Source data below:

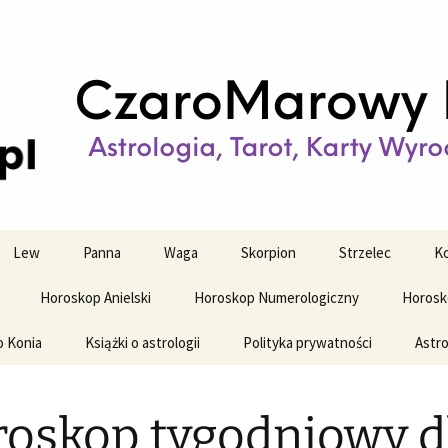
strologiczne
wy horoskop dz
y i tygodniowy
Lew
Panna
Waga
Skorpion
Strzelec
Ko
Horoskop Anielski
Horoskop Numerologiczny
Horosk
o Konia
Książki o astrologii
Polityka prywatności
Astro
oskop tygodniowy d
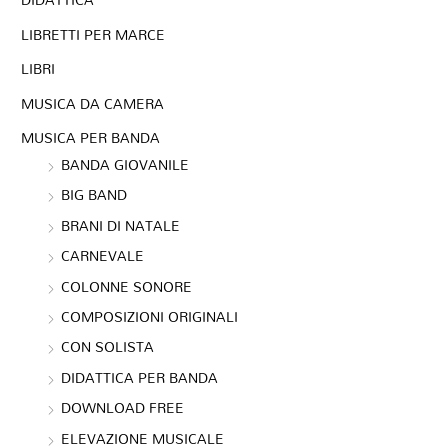
LIBRETTI PER MARCE
LIBRI
MUSICA DA CAMERA
MUSICA PER BANDA
BANDA GIOVANILE
BIG BAND
BRANI DI NATALE
CARNEVALE
COLONNE SONORE
COMPOSIZIONI ORIGINALI
CON SOLISTA
DIDATTICA PER BANDA
DOWNLOAD FREE
ELEVAZIONE MUSICALE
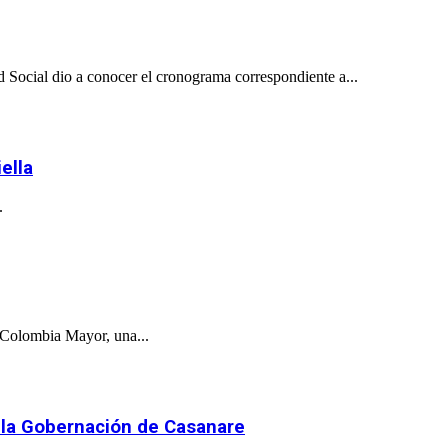
 Social dio a conocer el cronograma correspondiente a...
ella
.
a Colombia Mayor, una...
a la Gobernación de Casanare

End of Source data.

# [The problem]
Only the pictures are to be left out, and all of the data must otherwise be transcribed exactly.

# [Task result]
strologiczne
wy horoskop dz
y i tygodniowy
Lew
Panna
Waga
Skorpion
Strzelec
Ko
Horoskop Anielski
Horoskop Numerologiczny
Horosk
o Konia
Książki o astrologii
Polityka prywatności
Astro
oskop tygodniowy d
LIBRETTI PER MARCE
LIBRI
MUSICA DA CAMERA
MUSICA PER BANDA
BANDA GIOVANILE
BIG BAND
BRANI DI NATALE
CARNEVALE
COLONNE SONORE
COMPOSIZIONI ORIGINALI
CON SOLISTA
DIDATTICA PER BANDA
DOWNLOAD FREE
ELEVAZIONE MUSICALE
 Social dio a conocer el cronograma correspondiente a...
ella
.
a Colombia Mayor, una...
a la Gobernación de Casanare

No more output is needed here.